第8話 スマホライトが照らすもの
Jは夜道を歩くとき、スマホのライトを懐中電灯代わりにしていた。
ある晩、帰宅途中の細い路地で、ふと違和感を覚えた。まっすぐ前方を照らしているはずなのに、足元に**“誰かの影”**がかぶさっていた。自分の影ではない。肩幅が広く、首の角度が奇妙に傾いている。
(前から来てる?……いや、誰もいない)
周囲には誰もおらず、ライトの先には何も映っていない。なのに、足元にはもうひとつの影が、ぴたりと張りついていた。
まるで——背後から照らされたかのように。
自宅に戻ったJは、スマホを確認してさらに震えた。ライトが点灯していたとき、カメラも勝手に作動していたらしく、“反対方向”の写真が連写されていたのだ。
そこには、Jの背後、つまり“誰かがJを撮っていた”かのような視点からの写真が並んでいた。
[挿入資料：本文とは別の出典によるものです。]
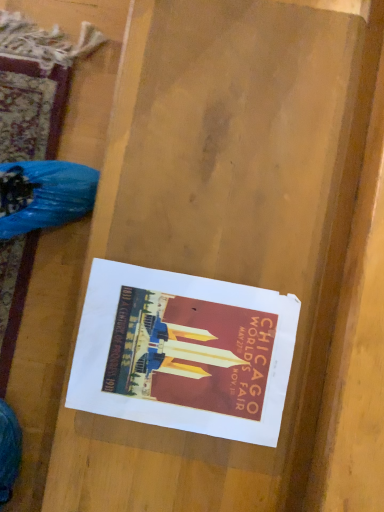 Locate an element on the screen. Image resolution: width=384 pixels, height=512 pixels. white paper poster at center is located at coordinates (184, 352).

Measure the distance between white paper poster at center and camera.

They are 58.58 centimeters apart.

Image resolution: width=384 pixels, height=512 pixels. What do you see at coordinates (184, 352) in the screenshot? I see `white paper poster at center` at bounding box center [184, 352].

Where is `white paper poster at center`? Image resolution: width=384 pixels, height=512 pixels. white paper poster at center is located at coordinates (184, 352). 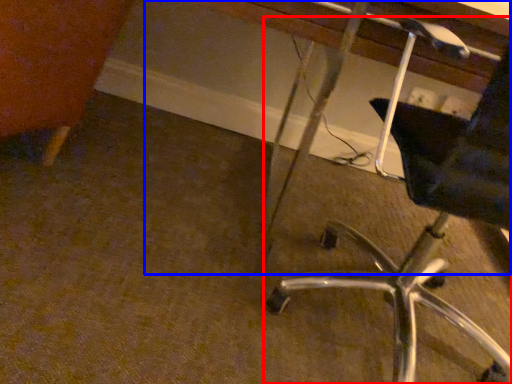 Question: Which of the following is the farthest to the observer, chair (highlighted by a red box) or vanity (highlighted by a blue box)?

Choices:
 (A) chair
 (B) vanity

Answer: (B) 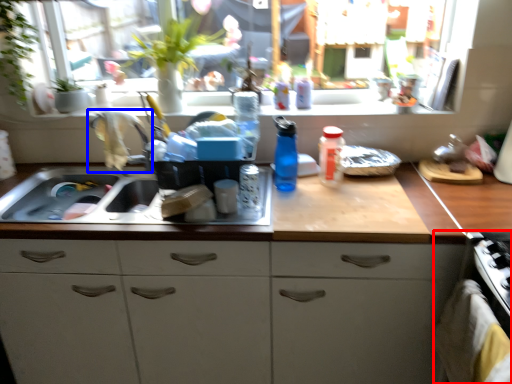 Question: Among these objects, which one is farthest to the camera, oven (highlighted by a red box) or faucet (highlighted by a blue box)?

Choices:
 (A) oven
 (B) faucet

Answer: (B) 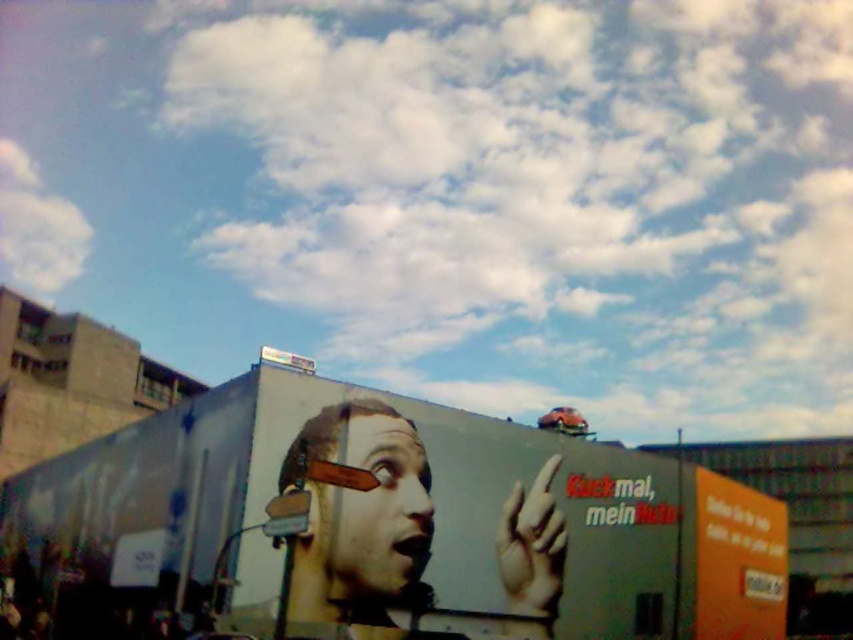 Does matte gray billboard at center appear on the left side of smooth skin face at center?

Incorrect, matte gray billboard at center is not on the left side of smooth skin face at center.

Who is more distant from viewer, (482,621) or (390,497)?

Point (482,621)

The width and height of the screenshot is (853, 640). Identify the location of matte gray billboard at center. (463, 516).

Find the location of a particular element. orange matte billboard at lower right is located at coordinates (738, 561).

Does matte gray billboard at center appear on the right side of smooth beige hand at lower center?

No, matte gray billboard at center is not to the right of smooth beige hand at lower center.

Who is shorter, matte gray billboard at center or smooth beige hand at lower center?

smooth beige hand at lower center

This screenshot has width=853, height=640. What do you see at coordinates (463, 516) in the screenshot?
I see `matte gray billboard at center` at bounding box center [463, 516].

Locate an element on the screen. The width and height of the screenshot is (853, 640). matte gray billboard at center is located at coordinates (463, 516). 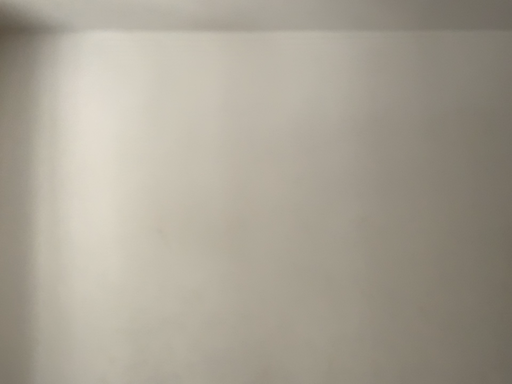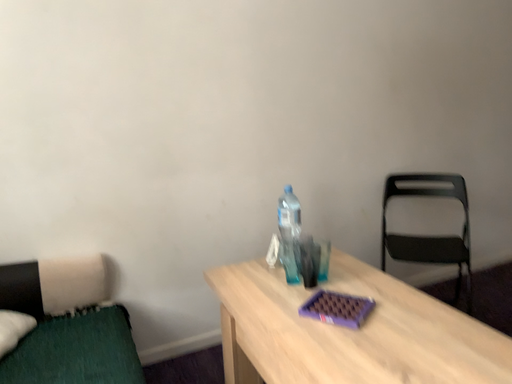 Question: How did the camera likely rotate when shooting the video?

Choices:
 (A) rotated downward
 (B) rotated upward

Answer: (A) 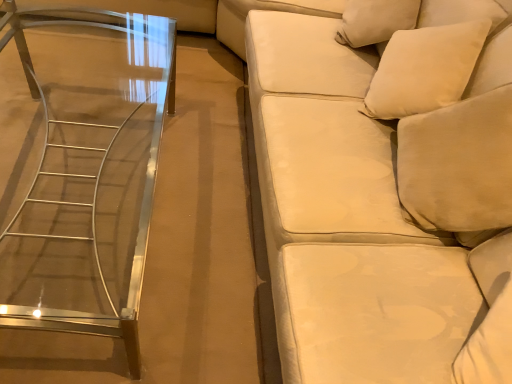 Question: Can you confirm if clear glass table at left is wider than white soft pillow at upper right?

Choices:
 (A) yes
 (B) no

Answer: (A)

Question: From the image's perspective, is clear glass table at left above white soft pillow at upper right?

Choices:
 (A) yes
 (B) no

Answer: (B)

Question: From the image's perspective, is clear glass table at left located beneath white soft pillow at upper right?

Choices:
 (A) yes
 (B) no

Answer: (A)

Question: Does clear glass table at left have a larger size compared to white soft pillow at upper right?

Choices:
 (A) no
 (B) yes

Answer: (B)

Question: Considering the relative positions of clear glass table at left and white soft pillow at upper right in the image provided, is clear glass table at left behind white soft pillow at upper right?

Choices:
 (A) yes
 (B) no

Answer: (B)

Question: From a real-world perspective, is clear glass table at left above or below white soft pillow at upper right?

Choices:
 (A) above
 (B) below

Answer: (B)

Question: Does point 112,243 appear closer or farther from the camera than point 451,44?

Choices:
 (A) closer
 (B) farther

Answer: (B)

Question: Considering the positions of clear glass table at left and white soft pillow at upper right in the image, is clear glass table at left bigger or smaller than white soft pillow at upper right?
最後の1枚。Jの肩越しに、白い顔がこちらを覗き込んでいた。
次の日、Jはライトを使わずに帰宅した。だが深夜、机の上に置いたスマホがひとりでに光り始めた。
背後の壁に、今度は自分のものではない影が、はっきりと浮かび上がっていた。
影は、ゆっくりとJの影に重なっていった。